Mark copied from the Q document, Matthew copies from Mark, Luke copies from Matthew. Viola! “Consistency”.
And, of course, the names of the authors on the books are “by tradition” — meaning totally made up fiction. So, any claim that Matthew or Mark or Luke was even a real person is unprovable.
And the gospels didn’t appear until well after the Pauline documents…and Paul seems to be totally unaware that they existed. So, quite obviously not written anywhere near the lifetime of the alleged events. Especially since the fall of Jerusalem is mentioned in Luke (as a “prophecy”) — and that didn’t happen until 70 CE.
All-in-all, the synoptics are more like fan fiction than anything else.
David Marjanović says
It’s specifically the Revelation to John, as opposed to the Revelation to Peter which was considered canon or nearly so for a long time – that’s where all the popular depictions of hell come from, Dante’s for instance.
Apparently the Revelation to John is only canon because people confused that John with the evangelist…
Huh. Maybe it’s an English-language thing, or an American thing; it’s always singular in German, for Catholics and Lutherans alike.
I once got to stump Jehovah’s Witnesses with that ^_^
That’s pretty obvious from reading it.
No, the idea is that both Matthew and Luke copied both from Mark and from Q, but a newer idea is that Q didn’t exist, Matthew copied from Mark and “improved” it, and Luke copied from Matthew and “improved” it even further.
That’s a violet, and not in French either.
Voilà. Voi là, “see there”.
Though the name “Mark” fits with the fact that some of the peculiarities in his Greek make sense as too literal translations from Latin.
Mark’s appears to be a remake of the Iliad & Odyssey with deliberately updated values, with a hero that fit the expectations and aspirations of the time much better. (And with a happy end.)
Raging Bee says
hence I grew up hearing “Revelations” in reference to the various chapters within it. don’t know if that is some strange protestant thing, but it’s something a lot of us were taught.
I think it’s more of a loony-apocalyptic thing: “Revelations” is plural because they’re not just thinking of that one book, they’re also thinking of all the most recent signs and visions and alleged salvation-events and miracles that prove that THIS time, it really is the end of the world like they’ve been “prophesying” all along.
grewgills says
The Christ of the red letter bible certainly would not be pro torture (of others). Christians on the other hand have a long and storied history of torture, so he has some fertile ground there. I’m guessing he doesn’t want to reference the Inquisition to justify a current torture regime though.
vaiyt says
Also, because the Bible has TWO Apocalypses – John’s and Daniel’s. (fundies love to jump back and forth between them to create their bullshit end of the world timelines)
Vicki, duly vaccinated tool of the feminist conspiracy says
Yet more evidence that people create gods in their own image. There are no gods, but it tells me something when a man not only looks for a god of war, but eagerly proclaims that he worships a god of war crimes.
Azuma Hazuki says
Cruel Gods make cruel men and vice versa.

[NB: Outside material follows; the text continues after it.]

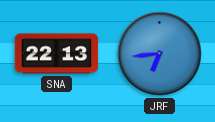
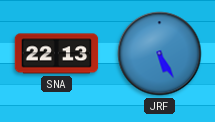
JRF: 6:44 -> 5:25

The last 2000+ years of western history have been an endless, blood-drenched horror movie because the dominant religious belief is in a God who’s nothing but narcissism, authoritarianism, genocide, torture, and eternal burning from start to finish.
This needs to be said, over and over and over, until people get it through their heads. It’s time we stopped being nice to Christians and Muslims, time we stopped “respecting their beliefs,” and time we got right in their disgusting, amoral faces and told them “Your God is a demon and may you and it both roast in your beloved Hell.”
David Marjanović says
Oh. I completely forgot about the apocalypse in the Book of Daniel. *shame*
I prefer Dawkins’s wording: “the most unpleasant character in all fiction”.
Frankly, I can’t wish that on anyone.